Finally have what I hope is the last remote I'll need for some time in the Harmony, however. Not perfect, but as good as I've ever seen. One button neatly labelled "watch tv" turns on the tv, set the tv to the dish input, turns on the receiver, sets the audio source to the dish, and turns on the dish, and leaves the dish controls active on the remote. There are caveats and exceptions, but that's better than any other remote so far. "Honey, first you press 'Macro 1', and the switch to the Dish mode, and the buttons for the PVR are on screen 2..." doesn't fly. "Watch TV" works quite nicely, however. 

508 is IF/RF. The included remote sends both simultaneously, far as I've seen. From what I've heard the 721 remote does the same, and uses the same command language as the 921, which is how they got the 921 IR commands.

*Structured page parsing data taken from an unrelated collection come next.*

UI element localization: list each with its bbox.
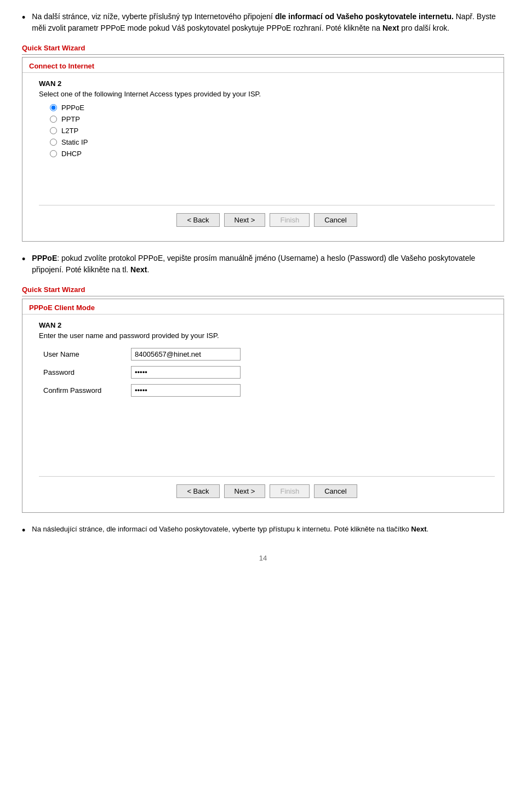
pppoe-bold: PPPoE <box>32 254 57 262</box>
radio-staticip-input[interactable] <box>50 139 57 146</box>
bullet-dot-2: • <box>22 253 25 266</box>
wizard1-radio-group: PPPoE PPTP L2TP Static IP DHCP <box>50 104 495 158</box>
bottom-next-bold: Next <box>411 525 426 533</box>
pppoe-text: PPPoE: pokud zvolíte protokol PPPoE, vep… <box>32 253 504 276</box>
page-number: 14 <box>22 554 504 562</box>
username-input[interactable] <box>131 348 241 361</box>
bullet-dot: • <box>22 11 25 25</box>
intro-next-bold: Next <box>382 24 399 32</box>
radio-l2tp-input[interactable] <box>50 127 57 134</box>
wizard2-next-button[interactable]: Next > <box>224 484 266 498</box>
wizard1-finish-button: Finish <box>270 213 310 227</box>
pppoe-text-end: . <box>147 265 149 274</box>
pppoe-text-part: : pokud zvolíte protokol PPPoE, vepište … <box>32 254 475 274</box>
radio-pppoe-label[interactable]: PPPoE <box>61 104 84 112</box>
radio-staticip[interactable]: Static IP <box>50 138 495 146</box>
radio-l2tp-label[interactable]: L2TP <box>61 127 78 135</box>
password-field-cell <box>127 363 495 381</box>
bullet-dot-3: • <box>22 524 25 537</box>
radio-staticip-label[interactable]: Static IP <box>61 138 88 146</box>
radio-pppoe[interactable]: PPPoE <box>50 104 495 112</box>
wizard-box-1: Connect to Internet WAN 2 Select one of … <box>22 57 504 242</box>
pppoe-section: • PPPoE: pokud zvolíte protokol PPPoE, v… <box>22 253 504 276</box>
wizard1-subtitle: WAN 2 <box>39 79 495 88</box>
radio-l2tp[interactable]: L2TP <box>50 127 495 135</box>
wizard1-button-bar: < Back Next > Finish Cancel <box>39 205 495 232</box>
radio-pppoe-input[interactable] <box>50 104 57 111</box>
wizard1-inner: WAN 2 Select one of the following Intern… <box>22 73 504 241</box>
wizard2-spacer2 <box>39 432 495 465</box>
username-row: User Name <box>39 345 495 363</box>
wizard2-spacer <box>39 399 495 432</box>
pppoe-form-table: User Name Password Confirm Password <box>39 345 495 399</box>
intro-text-part1: Na další stránce, viz níže, vyberte přís… <box>32 12 275 21</box>
wizard2-section-title: PPPoE Client Mode <box>22 299 504 314</box>
wizard1-spacer <box>39 161 495 194</box>
bottom-text-part: Na následující stránce, dle informací od… <box>32 525 411 533</box>
radio-pptp-label[interactable]: PPTP <box>61 115 80 123</box>
wizard2-back-button[interactable]: < Back <box>176 484 219 498</box>
intro-bullet-item: • Na další stránce, viz níže, vyberte př… <box>22 11 504 34</box>
wizard1-section-title: Connect to Internet <box>22 58 504 73</box>
radio-dhcp-input[interactable] <box>50 150 57 157</box>
intro-text: Na další stránce, viz níže, vyberte přís… <box>32 11 504 34</box>
pppoe-next-bold: Next <box>130 265 147 274</box>
wizard2-cancel-button[interactable]: Cancel <box>314 484 357 498</box>
bottom-text: Na následující stránce, dle informací od… <box>32 524 428 535</box>
confirm-password-input[interactable] <box>131 384 241 397</box>
bottom-section: • Na následující stránce, dle informací … <box>22 524 504 537</box>
intro-text-end: pro další krok. <box>399 24 449 32</box>
wizard2-desc: Enter the user name and password provide… <box>39 331 495 340</box>
password-input[interactable] <box>131 366 241 379</box>
wizard1-desc: Select one of the following Internet Acc… <box>39 90 495 98</box>
confirm-password-field-cell <box>127 381 495 399</box>
wizard1-cancel-button[interactable]: Cancel <box>314 213 357 227</box>
username-field-cell <box>127 345 495 363</box>
wizard1-next-button[interactable]: Next > <box>224 213 266 227</box>
pppoe-bullet-item: • PPPoE: pokud zvolíte protokol PPPoE, v… <box>22 253 504 276</box>
password-row: Password <box>39 363 495 381</box>
wizard2-inner: WAN 2 Enter the user name and password p… <box>22 314 504 512</box>
intro-section: • Na další stránce, viz níže, vyberte př… <box>22 11 504 34</box>
intro-text-bold1: dle informací od Vašeho poskytovatele in… <box>275 12 454 21</box>
username-label: User Name <box>39 345 127 363</box>
password-label: Password <box>39 363 127 381</box>
radio-pptp[interactable]: PPTP <box>50 115 495 123</box>
wizard-box-2: PPPoE Client Mode WAN 2 Enter the user n… <box>22 299 504 513</box>
wizard1-back-button[interactable]: < Back <box>176 213 219 227</box>
wizard2-button-bar: < Back Next > Finish Cancel <box>39 476 495 504</box>
radio-pptp-input[interactable] <box>50 116 57 123</box>
confirm-password-label: Confirm Password <box>39 381 127 399</box>
radio-dhcp[interactable]: DHCP <box>50 150 495 158</box>
wizard2-finish-button: Finish <box>270 484 310 498</box>
qsw-header-1: Quick Start Wizard <box>22 44 504 55</box>
bottom-bullet-item: • Na následující stránce, dle informací … <box>22 524 504 537</box>
confirm-password-row: Confirm Password <box>39 381 495 399</box>
qsw-header-2: Quick Start Wizard <box>22 285 504 296</box>
wizard2-subtitle: WAN 2 <box>39 321 495 329</box>
radio-dhcp-label[interactable]: DHCP <box>61 150 82 158</box>
bottom-text-end: . <box>427 525 429 533</box>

I just checked, and yes, the 921 is listed on the Harmony site. I strongly suspect, based on my experience with other people's 508 config setups, that people will want to customize it regardless, but that should still be possible with the codes available.


----------



## Throwbot (Dec 24, 2003)

CompuDude said:


> :-D
> 
> Been a Sony fan for a long time. Good stuff, tho I know there is better. HATE dealing with the hassles of mixed components, for one thing. Went non-Sony for the TV, however, and obviously Dish, so that scheme is slowly going away. Like having any remote I grab able to control other things, too, however. Also like having things match... appearance counts, for me.
> 
> ...


Thanks SonyDudeman appreciate your time. :righton:


----------



## FaxMan (Oct 14, 2003)

Throwbot said:


> Compudude , please please remember to post you opinion of your Harmony remote, as there is a lot of interest out here for controlling a 921 with a learning remote. I have some specific questions.
> 1. Are the E* 921 and / or 721 DVR remote codes listed and available on Harmony's web site?
> 2. What if any limitations have you experienced?
> 3. What model Harmony did you purchase?
> ...


Throwbot,

I'm another 508 owner upgrading to 921 (hopefully next Tuesday) and will be reprogramming my Harmony 659 to control it/both. It seems that control of the 921 and 508 are fairly similar so I'm guessing it will be fairly easy and high on the WAF. I'll try to post my findings.

Based on my experiences thus far, more discreet codes would be a BIG plus.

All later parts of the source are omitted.